Project Easter also included permission for Steward to change its operating agreement so that MPT lost the right to approve the issuance of dividends by Steward. That meant de la Torre would be free to issue himself dividends of up to $500 million at any time.

In a response to a question sent to de la Torre about the Cerberus exit deal, the spokesperson said: "The only benefit Dr. de la Torre received from the May 2020 recapitalization was to ensure that the hospitals were not put into a bankruptcy process in the middle of the pandemic and that they had sufficient funds to continue operations during COVID."

Cerberus told OCCRP of the deal: “Cerberus exited Steward in early May 2020 … when we exited, the company was financially healthy and we did everything we could to prudently prepare it for the uncertain impact of COVID-19 by specifically structuring the May 2020 transaction to require the infusion of $400 million of fresh capital into the company, with zero additional debt or leverage.”

With the Project Easter carve-up complete, Steward staggered on, propped up by loans and advances from MPT.

In 2022, with Steward billions in debt to MPT, the hospital chain’s chief financial officer said in an internal chat, apparently working through how much Steward could borrow, that the firm was “deep in the zone of insolvency,” before hours later concluding Steward could “Live to fight another day.” 

That same year, MPT told investors and regulators that Steward was improving and on a path to being “strongly cash flow positive.”  It again described Steward as its largest tenant by revenue — underscoring that its apparently lucrative properties were receiving supposedly consistent rentals. 

By the start of 2023, analysts and the SEC began to question MPT’s business with Steward and the opacity surrounding their relationship. The SEC flagged that its special requests to MPT for it to submit Steward’s audits had not been met. 

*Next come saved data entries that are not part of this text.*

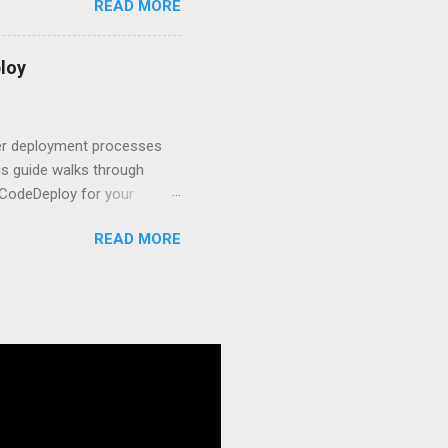
READ MORE
s to keep your application
and scale your Next.js
t.js and AWS Fundamentals
loy
in popularity among
t apps a breeze. The
 worlds – static site
ner deployment processes
s guide walks through
 CodeDeploy for your
 properly, create
READ MORE
gies that minimize risk
CS and why it matters
ve catalog—it’s the
anaged container
g, and managing Docker
ner is an instrument.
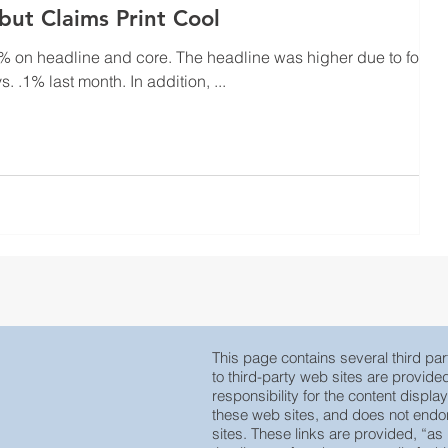
 but Claims Print Cool
d core. The headline was higher due to food
coming in hot at .4% vs. .1% last month. In addition, ...
This page contains several third part
to third-party web sites are provid
responsibility for the content displa
these web sites, and does not endors
sites. These links are provided, “as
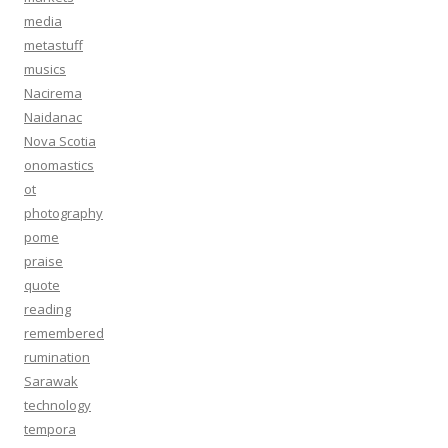
media
metastuff
musics
Nacirema
Naidanac
Nova Scotia
onomastics
ot
photography
pome
praise
quote
reading
remembered
rumination
Sarawak
technology
tempora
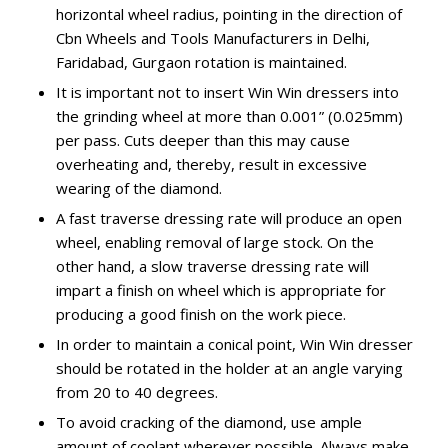
horizontal wheel radius, pointing in the direction of
Cbn Wheels and Tools Manufacturers in Delhi,
Faridabad, Gurgaon rotation is maintained.
It is important not to insert Win Win dressers into
the grinding wheel at more than 0.001” (0.025mm)
per pass. Cuts deeper than this may cause
overheating and, thereby, result in excessive
wearing of the diamond.
A fast traverse dressing rate will produce an open
wheel, enabling removal of large stock. On the
other hand, a slow traverse dressing rate will
impart a finish on wheel which is appropriate for
producing a good finish on the work piece.
In order to maintain a conical point, Win Win dresser
should be rotated in the holder at an angle varying
from 20 to 40 degrees.
To avoid cracking of the diamond, use ample
amount of coolant wherever possible. Always make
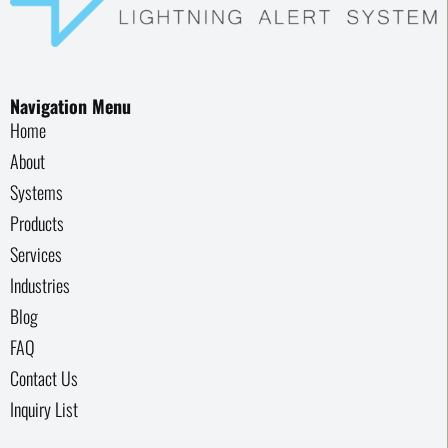
Navigation Menu
Home
About
Systems
Products
Services
Industries
Blog
FAQ
Contact Us
Inquiry List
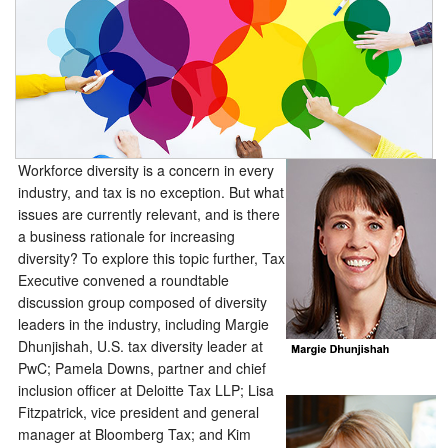
Workforce diversity is a concern in every
industry, and tax is no exception. But what
issues are currently relevant, and is there
a business rationale for increasing
diversity? To explore this topic further, Tax
Executive convened a roundtable
discussion group composed of diversity
leaders in the industry, including Margie
Dhunjishah, U.S. tax diversity leader at
PwC; Pamela Downs, partner and chief
inclusion officer at Deloitte Tax LLP; Lisa
Fitzpatrick, vice president and general
manager at Bloomberg Tax; and Kim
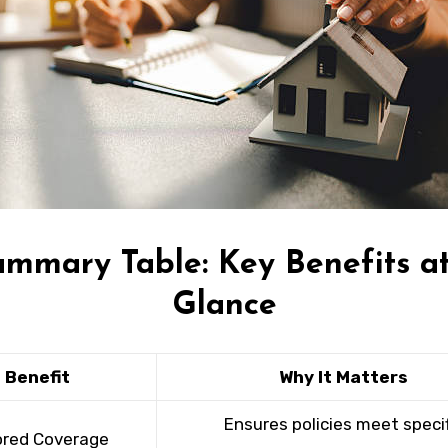
ummary Table: Key Benefits at
Glance
Benefit
Why It Matters
Ensures policies meet specif
ored Coverage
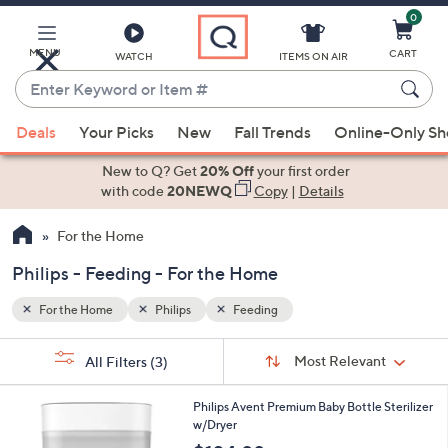
0
Skip
to
Main
MENU
CART
WATCH
ITEMS ON AIR
Content
Enter
Keyword
When
or
Deals
Your Picks
New
Fall Trends
Online-Only S
suggestions
Item
are
New to Q? Get
20% Off
your first order
#
available,
with code
20NEWQ
Copy
|
Details
use
For the Home
the
up
Philips - Feeding - For the Home
and
down
For the Home
Philips
Feeding
arrow
Sort
s
keys
Sort:
Most Relevant
All Filters
(3)
By:
Your
or
Selections:
1
swipe
Philips Avent Premium Baby Bottle Sterilizer
C
w/Dryer
left
o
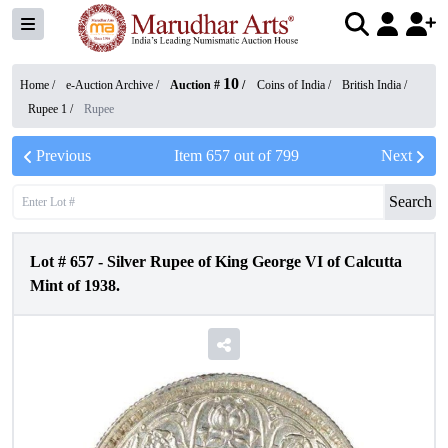
10
Home /
e-Auction Archive
/
Auction #
/
Coins of India
/
British India
/
Rupee 1
/
Rupee
Previous
Item
657
out of
799
Next
Search
Lot #
657
-
Silver Rupee of King George VI of Calcutta
Mint of 1938.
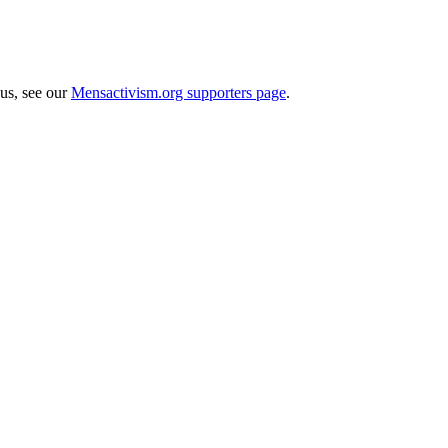
 us, see our
Mensactivism.org supporters page
.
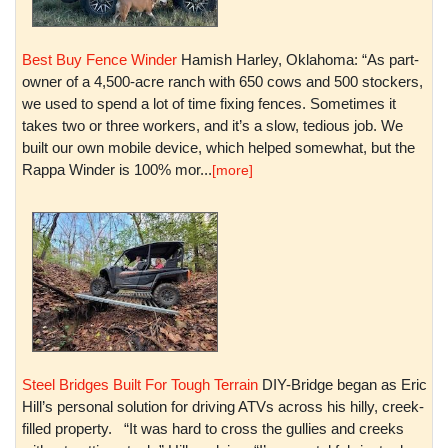
Best Buy Fence Winder
Hamish Harley, Oklahoma: “As part-
owner of a 4,500-acre ranch with 650 cows and 500 stockers,
we used to spend a lot of time fixing fences. Sometimes it
takes two or three workers, and it’s a slow, tedious job. We
built our own mobile device, which helped somewhat, but the
Rappa Winder is 100% mor...
[more]
Steel Bridges Built For Tough Terrain
DIY-Bridge began as Eric
Hill’s personal solution for driving ATVs across his hilly, creek-
filled property. “It was hard to cross the gullies and creeks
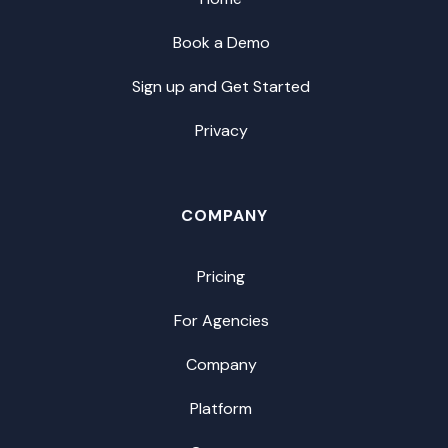
Book a Demo
Sign up and Get Started
Privacy
COMPANY
Pricing
For Agencies
Company
Platform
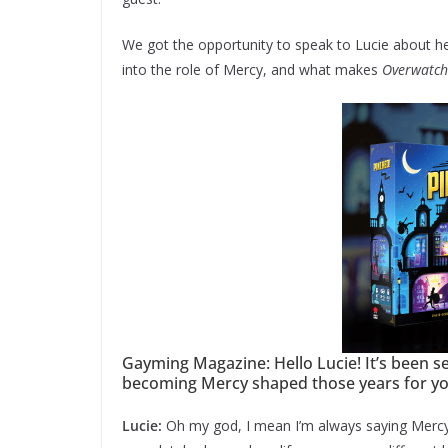
We got the opportunity to speak to Lucie about he
into the role of Mercy, and what makes
Overwatch
Gayming Magazine: Hello Lucie! It’s been 
becoming Mercy shaped those years for y
Lucie:
Oh my god, I mean I’m always saying Mercy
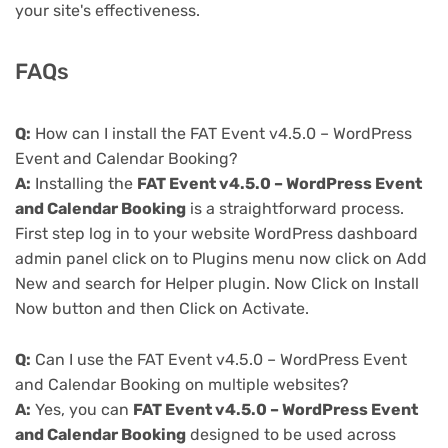
your site's effectiveness.
FAQs
Q:
How can I install the FAT Event v4.5.0 – WordPress
Event and Calendar Booking?
A:
Installing the
FAT Event v4.5.0 – WordPress Event
and Calendar Booking
is a straightforward process.
First step log in to your website WordPress dashboard
admin panel click on to Plugins menu now click on Add
New and search for Helper plugin. Now Click on Install
Now button and then Click on Activate.
Q:
Can I use the FAT Event v4.5.0 – WordPress Event
and Calendar Booking on multiple websites?
A:
Yes, you can
FAT Event v4.5.0 – WordPress Event
and Calendar Booking
designed to be used across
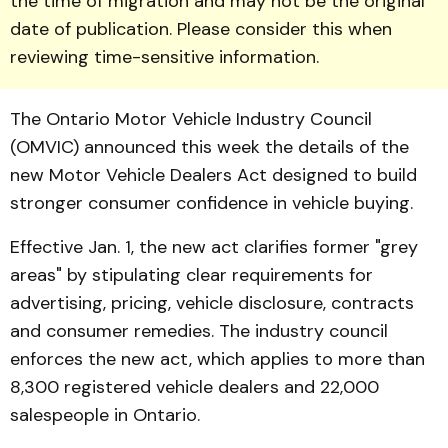
the time of migration and may not be the original
date of publication. Please consider this when
reviewing time-sensitive information.
The Ontario Motor Vehicle Industry Coun­cil
(OMVIC) announced this week the details of the
new Motor Vehicle Dealers Act designed to build
stronger con­sumer confidence in vehicle buying.
Effective Jan. 1, the new act clarifies former "grey
areas" by stipulating clear requirements for
advertising, pricing, vehicle disclosure, contracts
and con­sumer remedies. The industry council
enforces the new act, which applies to more than
8,300 registered vehicle dealers and 22,000
salespeople in On­tario.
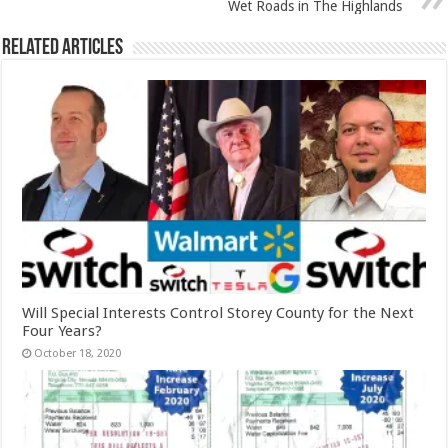
Wet Roads in The Highlands
Related Articles
Will Special Interests Control Storey County for the Next
Four Years?
October 18, 2020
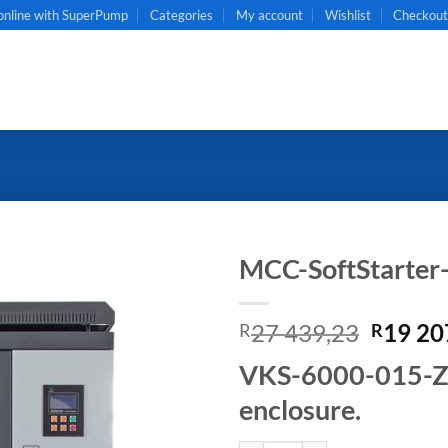
online with SuperPump
Categories
My account
Wishlist
Checkou
MCC-SoftStarte
Origin
27 439,23
19 20
R
R
price
VKS-6000-015-ZB 
was:
R27
enclosure.
439,23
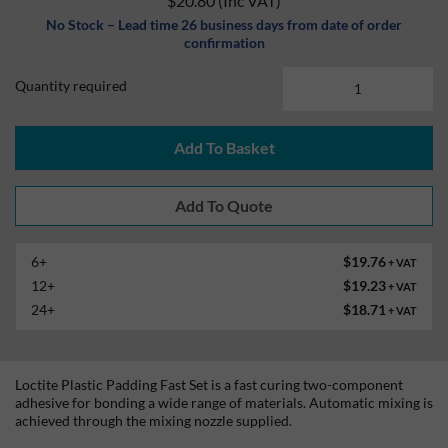
$20.80
(Inc VAT)
No Stock – Lead time 26 business days from date of order
confirmation
Quantity required
Add To Basket
6+
$19.76
+ VAT
12+
$19.23
+ VAT
24+
$18.71
+ VAT
Loctite Plastic Padding Fast Set is a fast curing two-component
adhesive for bonding a wide range of materials. Automatic mixing is
achieved through the mixing nozzle supplied.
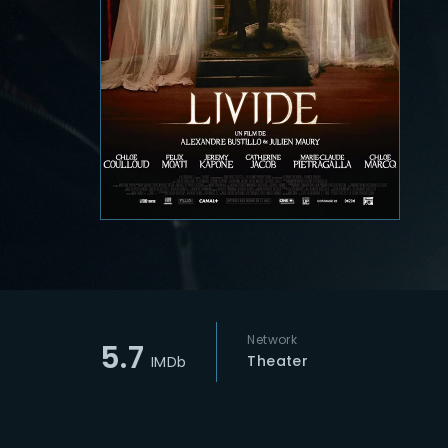
Re
Network
5.7
Theater
IMDb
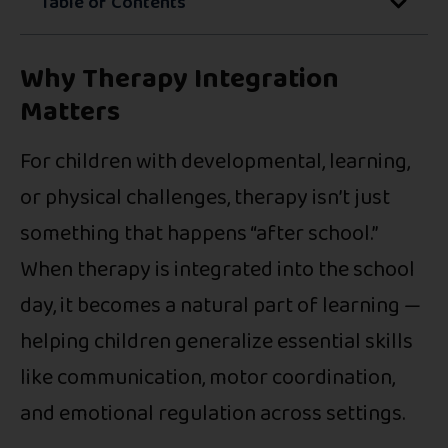
Table of Contents
Why Therapy Integration
Matters
For children with developmental, learning,
or physical challenges, therapy isn’t just
something that happens “after school.”
When therapy is integrated into the school
day, it becomes a natural part of learning —
helping children generalize essential skills
like communication, motor coordination,
and emotional regulation across settings.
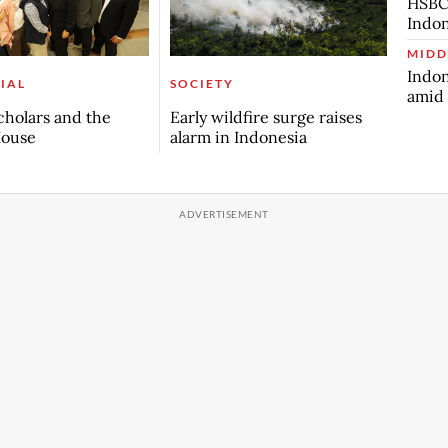
HSBC 
Indon
MIDD
Indon
IAL
SOCIETY
amid 
scholars and the
Early wildfire surge raises
House
alarm in Indonesia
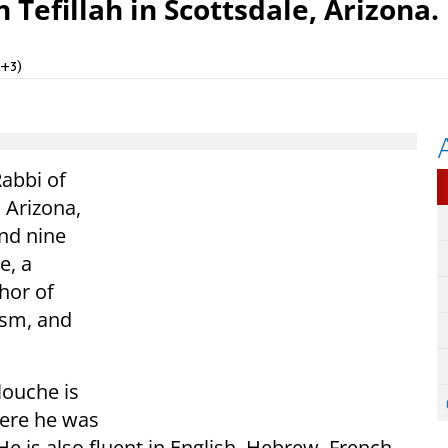
Tefillah in Scottsdale, Arizona.
T+3)
Rabbi of
 Arizona,
and nine
e, a
hor of
ism, and
louche is
where he was
He is also fluent in English, Hebrew, French,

The SEC noted it was “unable to locate disclosure clarifying the nature of the assets that are associated with [Steward].”

In an October 2023 earnings call MPT continued to claim the hospital company was performing well, but in the following months MPT injected tens of millions into Steward via bridging loans.   

In May 2024, MPT and Steward finally agreed to file for bankruptcy and put 30 of its 31 remaining hospitals up for sale. 

In a press release announcing the bankruptcy, de la Torre said Steward had “done everything in its power to operate successfully in a highly challenging health care environment.” 

Steward said it had over $9 billion in total liabilities, including $1.2 billion in secured debt, $6.6 billion in rent obligations, and nearly $1 billion in unpaid bills from medical vendors and suppliers. 

But even in bankruptcy, the fight to control the hospital chain continues. Steward has filed an “adversary complaint” — a lawsuit filed within a bankruptcy case — accusing MPT of speaking directly to potential bidders for the hospitals without Steward’s consent, in a bid to get them to sign onto MPT’s leases. 

The complaint claims MPT has pressured Steward to “accede to its demands that all value be siphoned to MPT, leaving the estates bare and risking the Debtors’ ability to maintain and sell their operations in a manner that maximizes value and safeguards patient health and safety.”

Brian Fitzpatrick (OCCRP) contributed reporting.